Saved entries:

■ ■ ■ ■ ■ ■ ■

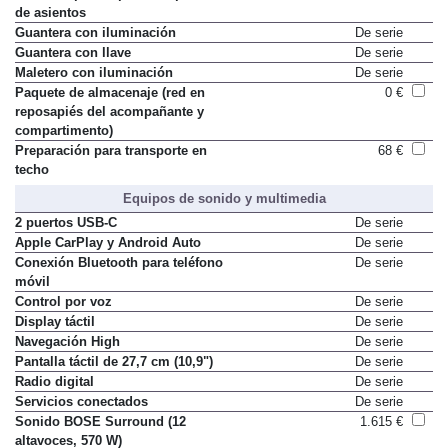
de asientos
Guantera con iluminación
De serie
Guantera con llave
De serie
Maletero con iluminación
De serie
Paquete de almacenaje (red en
0 €
reposapiés del acompañante y
compartimento)
Preparación para transporte en
68 €
techo
Equipos de sonido y multimedia
2 puertos USB-C
De serie
Apple CarPlay y Android Auto
De serie
Conexión Bluetooth para teléfono
De serie
móvil
Control por voz
De serie
Display táctil
De serie
Navegación High
De serie
Pantalla táctil de 27,7 cm (10,9")
De serie
Radio digital
De serie
Servicios conectados
De serie
Sonido BOSE Surround (12
1.615 €
altavoces, 570 W)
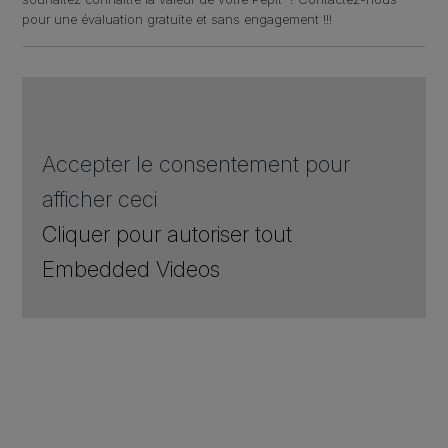
pour une évaluation gratuite et sans engagement !!!
Accepter le consentement pour
afficher ceci
Cliquer pour autoriser tout
Embedded Videos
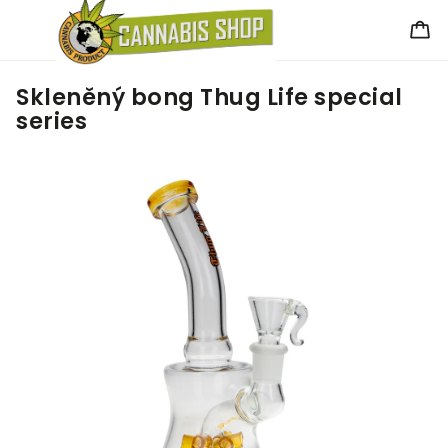
Skleněný bong Thug Life special
series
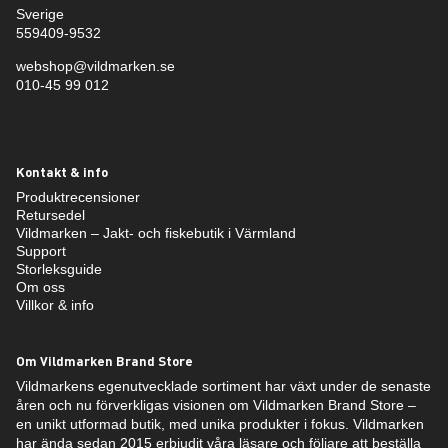
Sverige
559409-9532
webshop@vildmarken.se
010-45 99 012
Kontakt & info
Produktrecensioner
Retursedel
Vildmarken – Jakt- och fiskebutik i Värmland
Support
Storleksguide
Om oss
Villkor & info
Om Vildmarken Brand Store
Vildmarkens egenutvecklade sortiment har växt under de senaste
åren och nu förverkligas visionen om Vildmarken Brand Store –
en unikt utformad butik, med unika produkter i fokus. Vildmarken
har ända sedan 2015 erbjudit våra läsare och följare att beställa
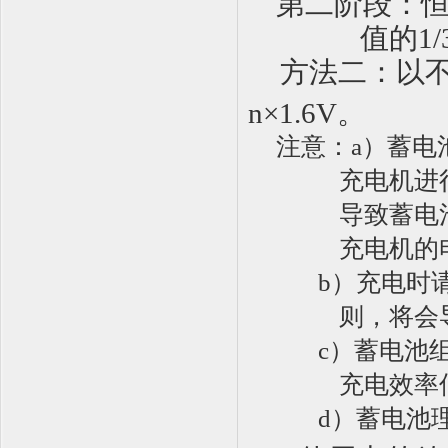
第二阶段：
值的
1/
方法二：以
n
×
1.6V
。
注意：
a）蓄
充电机进
导致蓄电
充电机的
b）充电时
则，将会
c）
蓄电池
充电效率
d）蓄电池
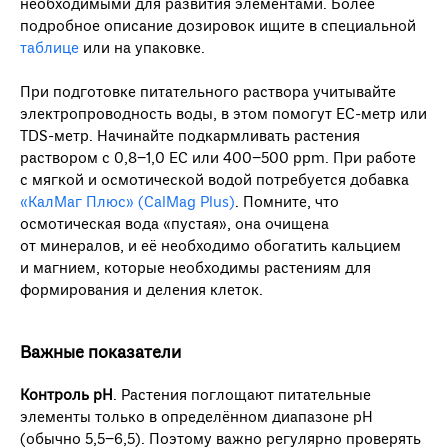
необходимыми для развития элементами. Более
подробное описание дозировок ищите в специальной
таблице
или на упаковке.
При подготовке питательного раствора учитывайте
электропроводность воды, в этом помогут ЕС-метр или
TDS-метр. Начинайте подкармливать растения
раствором с 0,8−1,0 ЕС или 400−500 ppm. При работе
с мягкой и осмотической водой потребуется добавка
«КалМаг Плюс» (CalMag Plus)
. Помните, что
осмотическая вода «пустая», она очищена
от минералов, и её необходимо обогатить кальцием
и магнием, которые необходимы растениям для
формирования и деления клеток.
Важные показатели
Контроль pH
. Растения поглощают питательные
элементы только в определённом диапазоне pH
(обычно 5,5−6,5). Поэтому важно регулярно проверять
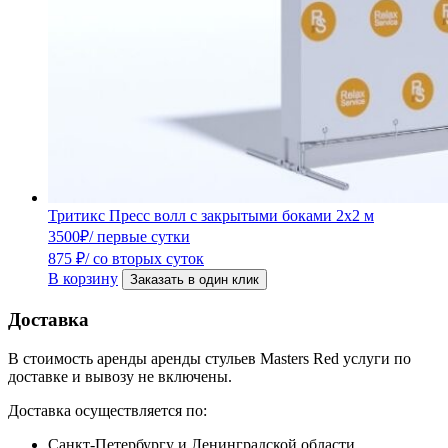
Тритикс Пресс волл с закрытыми боками 2х2 м
3500
₽
/ первые сутки
875
₽
/ со вторых суток
В корзину
Заказать в один клик
Доставка
В стоимость аренды аренды стульев Masters Red услуги по
доставке и вывозу не включены.
Доставка осуществляется по:
Санкт-Петербургу и Ленинградской области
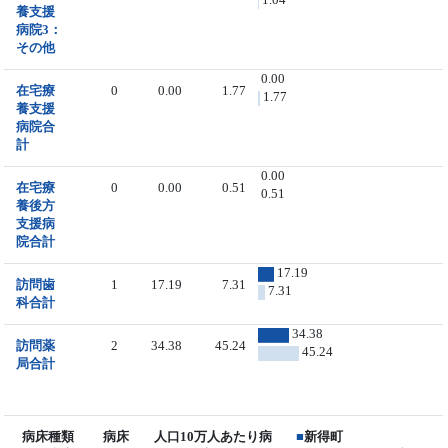
養支援
病院3：
その他
0.00
在宅療
0
0.00
1.77
1.77
養支援
病院合
計
0.00
在宅療
0
0.00
0.51
0.51
養後方
支援病
院合計
17.19
訪問歯
1
17.19
7.31
7.31
科合計
34.38
訪問薬
2
34.38
45.24
45.24
局合計
病床種類
病床
人口10万人あたり病
■
新得町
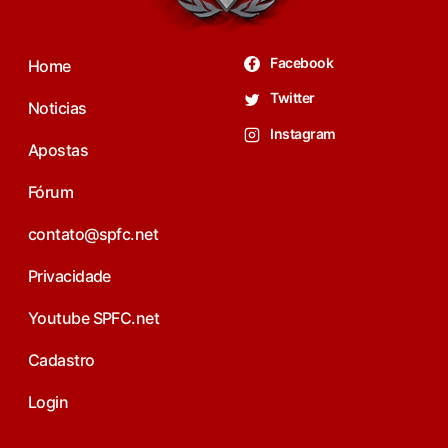
Facebook
Home
Twitter
Noticias
Instagram
Apostas
Fórum
contato@spfc.net
Privacidade
Youtube SPFC.net
Cadastro
Login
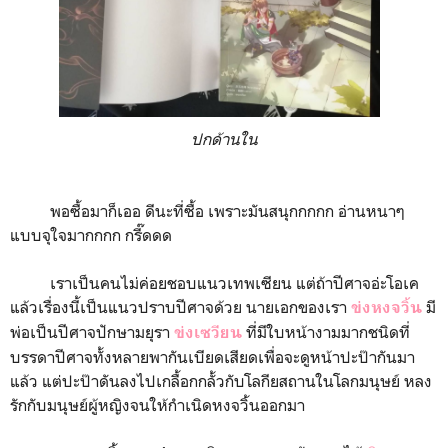
ปกด้านใน
พอซื้อมาก็เออ ดีนะที่ซื้อ เพราะมันสนุกกกกก อ่านหนาๆ
แบบจุใจมากกกก กรี๊ดดด
เราเป็นคนไม่ค่อยชอบแนวเทพเซียน แต่ถ้าปีศาจอ่ะโอเค
แล้วเรื่องนี้เป็นแนวปราบปีศาจด้วย นายเอกของเรา
มี
ข่งหงจวิ้น
พ่อเป็นปีศาจปักษามยุรา
ที่มีใบหน้างามมากชนิดที่
ข่งเซวียน
บรรดาปีศาจทั้งหลายพากันเบียดเสียดเพื่อจะดูหน้าปะป๊ากันมา
แล้ว แต่ปะป๊าดันลงไปเกลื้อกกลั้วกับโลกียสถานในโลกมนุษย์ หลง
รักกับมนุษย์ผู้หญิงจนให้กำเนิดหงจวิ้นออกมา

■ ■ ■ ■ ■ ■ ■

WHAT YOU NEED TO DO = Reproduce, exactly and only, the lines of the records above starting at the line with "и магнием, которые необходимы растениям для" and ending at the line with "со вторых суток", both included. Leave every picture out.

EXERCISE OUTPUT =
и магнием, которые необходимы растениям для
формирования и деления клеток.
Важные показатели
Контроль pH
. Растения поглощают питательные
элементы только в определённом диапазоне pH
(обычно 5,5−6,5). Поэтому важно регулярно проверять
Тритикс Пресс волл с закрытыми боками 2х2 м
3500
₽
/ первые сутки
875
₽
/ со вторых суток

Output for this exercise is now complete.